Researchers have identified two massive hot rock formations at the base of Earth's mantle that have influenced the planet's magnetic field for millions of years. Located about 2,900 kilometers beneath Africa and the Pacific Ocean, these structures create uneven heat at the core-mantle boundary. The discovery, based on ancient magnetic data and simulations, reveals variations in magnetic stability over vast timescales.
Deep within Earth, exploration remains limited; while humans have traveled 25 billion kilometers into space, drilling has only penetrated just over 12 kilometers into the planet's crust. This gap in knowledge is particularly acute at the core-mantle boundary, a critical interface now illuminated by new research.
A team led by the University of Liverpool, in collaboration with the University of Leeds, published findings in Nature Geoscience on February 5, 2026. Using palaeomagnetic records from rocks worldwide and supercomputer simulations of the geodynamo—the process generating Earth's magnetic field through liquid iron flows in the outer core—the scientists modeled magnetic behavior over the past 265 million years.
The study highlights two enormous, superheated rock bodies surrounded by cooler material, positioned pole-to-pole.

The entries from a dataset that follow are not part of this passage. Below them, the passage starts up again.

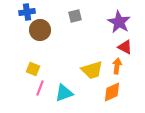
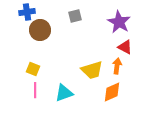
pink line: moved 5 px left, 2 px down; rotated 21 degrees counterclockwise
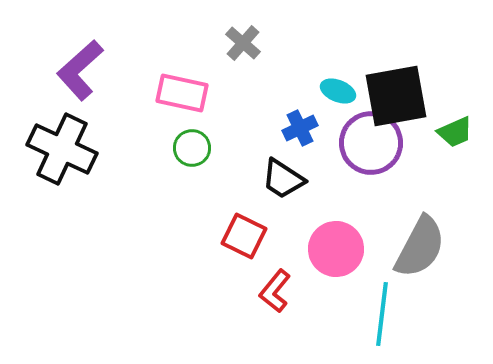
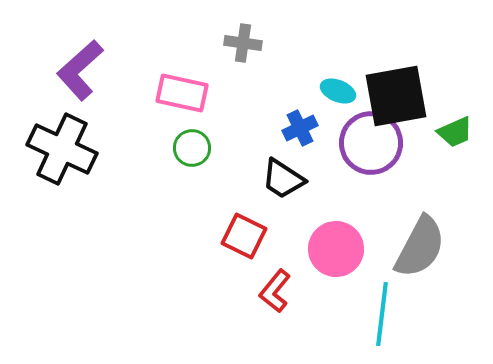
gray cross: rotated 33 degrees counterclockwise
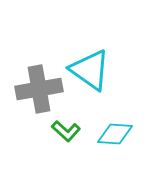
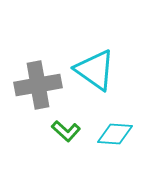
cyan triangle: moved 5 px right
gray cross: moved 1 px left, 4 px up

These formations cause sharp thermal contrasts at the outer core's upper boundary, with hot zones leading to stagnant iron flow beneath them, contrasting with vigorous motion under cooler areas.
"These findings suggest that there are strong temperature contrasts in the rocky mantle just above the core and that, beneath the hotter regions, the liquid iron in the core may stagnate rather than participate in the vigorous flow seen beneath the cooler regions," said Andy Biggin, Professor of Geomagnetism at the University of Liverpool.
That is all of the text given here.